BEGIN

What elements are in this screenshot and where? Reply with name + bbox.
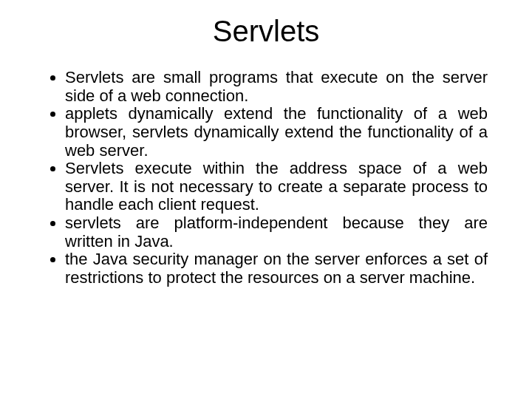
slide: Servlets Servlets are small programs tha… — [0, 0, 532, 399]
list-item: servlets are platform-independent becaus… — [65, 214, 488, 250]
bullet-list: Servlets are small programs that execute… — [44, 69, 488, 287]
list-item: Servlets execute within the address spac… — [65, 160, 488, 214]
list-item: the Java security manager on the server … — [65, 250, 488, 287]
list-item: Servlets are small programs that execute… — [65, 69, 488, 105]
list-item: applets dynamically extend the functiona… — [65, 105, 488, 160]
slide-title: Servlets — [37, 15, 495, 48]
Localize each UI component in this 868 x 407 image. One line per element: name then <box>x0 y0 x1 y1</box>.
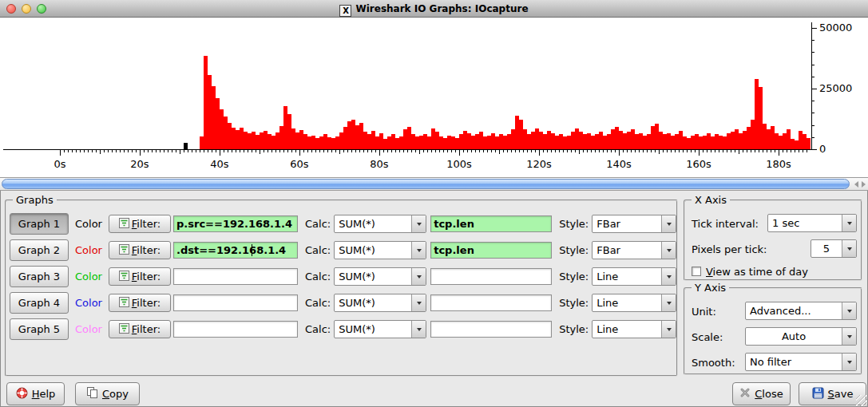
chevron-down-icon <box>842 328 856 345</box>
close-icon <box>739 387 751 401</box>
x-axis-tick <box>311 150 312 152</box>
scale-select[interactable]: Auto <box>745 327 857 346</box>
x-axis-tick <box>264 150 264 152</box>
graph2-filter-input[interactable] <box>173 242 298 259</box>
y-axis-tick <box>812 113 814 113</box>
x-axis-tick <box>479 150 480 152</box>
graph3-toggle-button[interactable]: Graph 3 <box>10 266 69 287</box>
graph2-toggle-button[interactable]: Graph 2 <box>10 239 69 261</box>
graph3-style-select[interactable]: Line <box>592 267 676 286</box>
chevron-down-icon <box>411 268 426 285</box>
graph3-filter-button[interactable]: Filter: <box>109 267 171 286</box>
x-axis-tick <box>703 150 704 152</box>
x-axis-tick <box>140 150 141 156</box>
x-axis-tick <box>551 150 552 152</box>
x-axis-tick <box>451 150 452 152</box>
x-axis-tick <box>575 150 576 152</box>
graph4-calc-field-input[interactable] <box>430 294 552 311</box>
graph2-filter-button[interactable]: Filter: <box>109 241 171 259</box>
x-axis-label: 20s <box>124 158 156 170</box>
graph1-filter-input[interactable] <box>173 215 298 232</box>
graph5-style-select[interactable]: Line <box>592 320 676 338</box>
smooth-row: Smooth: No filter <box>692 353 857 372</box>
x-axis-tick <box>763 150 763 152</box>
save-icon <box>812 387 824 401</box>
x-axis-tick <box>655 150 656 152</box>
graph1-filter-button[interactable]: Filter: <box>109 215 171 233</box>
y-axis-tick <box>812 65 814 65</box>
x-axis-tick <box>559 150 560 152</box>
x-axis-tick <box>523 150 524 152</box>
help-button-label: Help <box>32 388 56 400</box>
x-axis-label: 60s <box>283 158 315 170</box>
x-axis-tick <box>367 150 368 152</box>
x-axis-label: 80s <box>363 158 395 170</box>
copy-button[interactable]: Copy <box>75 382 140 405</box>
x-axis-tick <box>747 150 747 152</box>
x-axis-tick <box>363 150 364 152</box>
graph2-color-label: Color <box>75 244 105 256</box>
tick-interval-label: Tick interval: <box>692 218 759 230</box>
unit-select[interactable]: Advanced... <box>745 302 857 320</box>
x-axis-tick <box>587 150 588 152</box>
close-button[interactable]: Close <box>732 382 791 405</box>
x-axis-tick <box>80 150 81 152</box>
smooth-label: Smooth: <box>692 357 735 369</box>
graph5-calc-field-input[interactable] <box>430 321 552 338</box>
x-axis-tick <box>743 150 743 152</box>
x-axis-tick <box>667 150 668 152</box>
pixels-per-tick-value: 5 <box>811 243 842 255</box>
style-label: Style: <box>559 271 589 283</box>
graph1-toggle-button[interactable]: Graph 1 <box>10 213 69 235</box>
x-axis-tick <box>351 150 352 152</box>
filter-icon <box>119 271 129 283</box>
y-axis-tick <box>812 52 814 53</box>
unit-label: Unit: <box>692 306 716 318</box>
x-axis-tick <box>295 150 296 152</box>
pixels-per-tick-select[interactable]: 5 <box>811 239 857 258</box>
x-axis-tick <box>164 150 164 152</box>
scroll-left-icon[interactable] <box>854 181 858 188</box>
graph3-calc-field-input[interactable] <box>430 268 552 285</box>
x-axis-tick <box>519 150 520 152</box>
graph3-calc-select[interactable]: SUM(*) <box>334 267 426 286</box>
graph1-calc-select[interactable]: SUM(*) <box>334 215 426 233</box>
graph1-style-select[interactable]: FBar <box>592 215 676 233</box>
scroll-right-icon[interactable] <box>862 181 866 188</box>
horizontal-scrollbar[interactable] <box>0 177 868 191</box>
graph2-style-select[interactable]: FBar <box>592 241 676 259</box>
x-axis-tick <box>511 150 512 152</box>
scrollbar-thumb[interactable] <box>2 179 850 189</box>
window-resize-grip[interactable] <box>856 395 867 406</box>
x-axis-tick <box>132 150 133 152</box>
x-axis-tick <box>287 150 288 152</box>
x-axis-tick <box>84 150 85 152</box>
graph5-calc-select[interactable]: SUM(*) <box>334 320 426 338</box>
view-as-time-checkbox[interactable] <box>692 267 701 276</box>
tick-interval-select[interactable]: 1 sec <box>767 214 857 232</box>
x-axis-tick <box>240 150 240 152</box>
graph4-calc-select[interactable]: SUM(*) <box>334 294 426 312</box>
graph4-style-select[interactable]: Line <box>592 294 676 312</box>
x-axis-tick <box>775 150 775 152</box>
graph4-toggle-button[interactable]: Graph 4 <box>10 292 69 314</box>
help-button[interactable]: Help <box>6 382 65 405</box>
x-axis-tick <box>208 150 208 152</box>
graph5-filter-button[interactable]: Filter: <box>109 320 171 338</box>
graph2-calc-select[interactable]: SUM(*) <box>334 241 426 259</box>
x-axis-tick <box>355 150 356 152</box>
x-axis-tick <box>455 150 456 152</box>
x-axis-tick <box>359 150 360 152</box>
graph1-calc-field-input[interactable] <box>430 215 552 232</box>
smooth-select[interactable]: No filter <box>745 353 857 371</box>
graph4-filter-input[interactable] <box>173 294 298 311</box>
graph5-toggle-button[interactable]: Graph 5 <box>10 318 69 340</box>
graph5-filter-input[interactable] <box>173 321 298 338</box>
unit-value: Advanced... <box>746 305 842 317</box>
graph4-filter-button[interactable]: Filter: <box>109 294 171 312</box>
scrollbar-arrows[interactable] <box>854 180 866 189</box>
x-axis-label: 40s <box>204 158 236 170</box>
graph3-filter-input[interactable] <box>173 268 298 285</box>
x-axis-tick <box>583 150 584 152</box>
graph2-calc-field-input[interactable] <box>430 242 552 259</box>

END

#### [Exercise brief]
Every entry above needs to be copied exactly, apart from its pictures.

#### [Output]
What elements are in this screenshot and where? Reply with name + bbox.
slide: Servlets Servlets are small programs tha… — [0, 0, 532, 399]
list-item: servlets are platform-independent becaus… — [65, 214, 488, 250]
bullet-list: Servlets are small programs that execute… — [44, 69, 488, 287]
list-item: Servlets execute within the address spac… — [65, 160, 488, 214]
list-item: the Java security manager on the server … — [65, 250, 488, 287]
list-item: Servlets are small programs that execute… — [65, 69, 488, 105]
list-item: applets dynamically extend the functiona… — [65, 105, 488, 160]
slide-title: Servlets — [37, 15, 495, 48]
Localize each UI component in this 868 x 407 image. One line per element: name then <box>x0 y0 x1 y1</box>.
chevron-down-icon <box>842 328 856 345</box>
close-icon <box>739 387 751 401</box>
x-axis-tick <box>311 150 312 152</box>
scale-select[interactable]: Auto <box>745 327 857 346</box>
x-axis-tick <box>264 150 264 152</box>
graph2-filter-input[interactable] <box>173 242 298 259</box>
y-axis-tick <box>812 113 814 113</box>
x-axis-tick <box>479 150 480 152</box>
graph3-toggle-button[interactable]: Graph 3 <box>10 266 69 287</box>
graph2-toggle-button[interactable]: Graph 2 <box>10 239 69 261</box>
graph3-style-select[interactable]: Line <box>592 267 676 286</box>
chevron-down-icon <box>411 268 426 285</box>
graph3-filter-button[interactable]: Filter: <box>109 267 171 286</box>
x-axis-tick <box>703 150 704 152</box>
x-axis-tick <box>140 150 141 156</box>
x-axis-tick <box>551 150 552 152</box>
x-axis-tick <box>451 150 452 152</box>
x-axis-tick <box>575 150 576 152</box>
graph4-calc-field-input[interactable] <box>430 294 552 311</box>
graph2-filter-button[interactable]: Filter: <box>109 241 171 259</box>
x-axis-label: 20s <box>124 158 156 170</box>
graph1-filter-input[interactable] <box>173 215 298 232</box>
graph5-style-select[interactable]: Line <box>592 320 676 338</box>
smooth-row: Smooth: No filter <box>692 353 857 372</box>
x-axis-tick <box>763 150 763 152</box>
save-icon <box>812 387 824 401</box>
x-axis-tick <box>655 150 656 152</box>
graph1-filter-button[interactable]: Filter: <box>109 215 171 233</box>
y-axis-tick <box>812 65 814 65</box>
x-axis-tick <box>559 150 560 152</box>
x-axis-tick <box>523 150 524 152</box>
help-button-label: Help <box>32 388 56 400</box>
x-axis-label: 60s <box>283 158 315 170</box>
x-axis-tick <box>367 150 368 152</box>
x-axis-label: 80s <box>363 158 395 170</box>
copy-button[interactable]: Copy <box>75 382 140 405</box>
x-axis-tick <box>747 150 747 152</box>
x-axis-tick <box>363 150 364 152</box>
graph2-color-label: Color <box>75 244 105 256</box>
tick-interval-label: Tick interval: <box>692 218 759 230</box>
unit-select[interactable]: Advanced... <box>745 302 857 320</box>
x-axis-tick <box>587 150 588 152</box>
close-button[interactable]: Close <box>732 382 791 405</box>
x-axis-tick <box>80 150 81 152</box>
smooth-label: Smooth: <box>692 357 735 369</box>
graph5-calc-field-input[interactable] <box>430 321 552 338</box>
x-axis-tick <box>743 150 743 152</box>
x-axis-tick <box>667 150 668 152</box>
pixels-per-tick-value: 5 <box>811 243 842 255</box>
style-label: Style: <box>559 271 589 283</box>
graph1-toggle-button[interactable]: Graph 1 <box>10 213 69 235</box>
x-axis-tick <box>351 150 352 152</box>
filter-icon <box>119 271 129 283</box>
y-axis-tick <box>812 52 814 53</box>
unit-label: Unit: <box>692 306 716 318</box>
x-axis-tick <box>295 150 296 152</box>
pixels-per-tick-select[interactable]: 5 <box>811 239 857 258</box>
x-axis-tick <box>164 150 164 152</box>
scroll-left-icon[interactable] <box>854 181 858 188</box>
graph3-calc-field-input[interactable] <box>430 268 552 285</box>
x-axis-tick <box>519 150 520 152</box>
graph3-calc-select[interactable]: SUM(*) <box>334 267 426 286</box>
graph1-calc-select[interactable]: SUM(*) <box>334 215 426 233</box>
graph1-style-select[interactable]: FBar <box>592 215 676 233</box>
scroll-right-icon[interactable] <box>862 181 866 188</box>
horizontal-scrollbar[interactable] <box>0 177 868 191</box>
graph2-style-select[interactable]: FBar <box>592 241 676 259</box>
x-axis-tick <box>511 150 512 152</box>
scrollbar-thumb[interactable] <box>2 179 850 189</box>
window-resize-grip[interactable] <box>856 395 867 406</box>
x-axis-tick <box>132 150 133 152</box>
x-axis-tick <box>287 150 288 152</box>
x-axis-tick <box>84 150 85 152</box>
graph5-calc-select[interactable]: SUM(*) <box>334 320 426 338</box>
view-as-time-checkbox[interactable] <box>692 267 701 276</box>
tick-interval-select[interactable]: 1 sec <box>767 214 857 232</box>
x-axis-tick <box>240 150 240 152</box>
graph4-calc-select[interactable]: SUM(*) <box>334 294 426 312</box>
graph4-style-select[interactable]: Line <box>592 294 676 312</box>
x-axis-tick <box>775 150 775 152</box>
graph4-toggle-button[interactable]: Graph 4 <box>10 292 69 314</box>
help-button[interactable]: Help <box>6 382 65 405</box>
x-axis-tick <box>208 150 208 152</box>
graph5-filter-button[interactable]: Filter: <box>109 320 171 338</box>
graph2-calc-select[interactable]: SUM(*) <box>334 241 426 259</box>
x-axis-tick <box>355 150 356 152</box>
x-axis-tick <box>455 150 456 152</box>
x-axis-tick <box>359 150 360 152</box>
graph1-calc-field-input[interactable] <box>430 215 552 232</box>
smooth-select[interactable]: No filter <box>745 353 857 371</box>
graph4-filter-input[interactable] <box>173 294 298 311</box>
graph5-toggle-button[interactable]: Graph 5 <box>10 318 69 340</box>
graph5-filter-input[interactable] <box>173 321 298 338</box>
unit-value: Advanced... <box>746 305 842 317</box>
graph4-filter-button[interactable]: Filter: <box>109 294 171 312</box>
scrollbar-arrows[interactable] <box>854 180 866 189</box>
x-axis-label: 40s <box>204 158 236 170</box>
graph3-filter-input[interactable] <box>173 268 298 285</box>
x-axis-tick <box>583 150 584 152</box>
graph2-calc-field-input[interactable] <box>430 242 552 259</box>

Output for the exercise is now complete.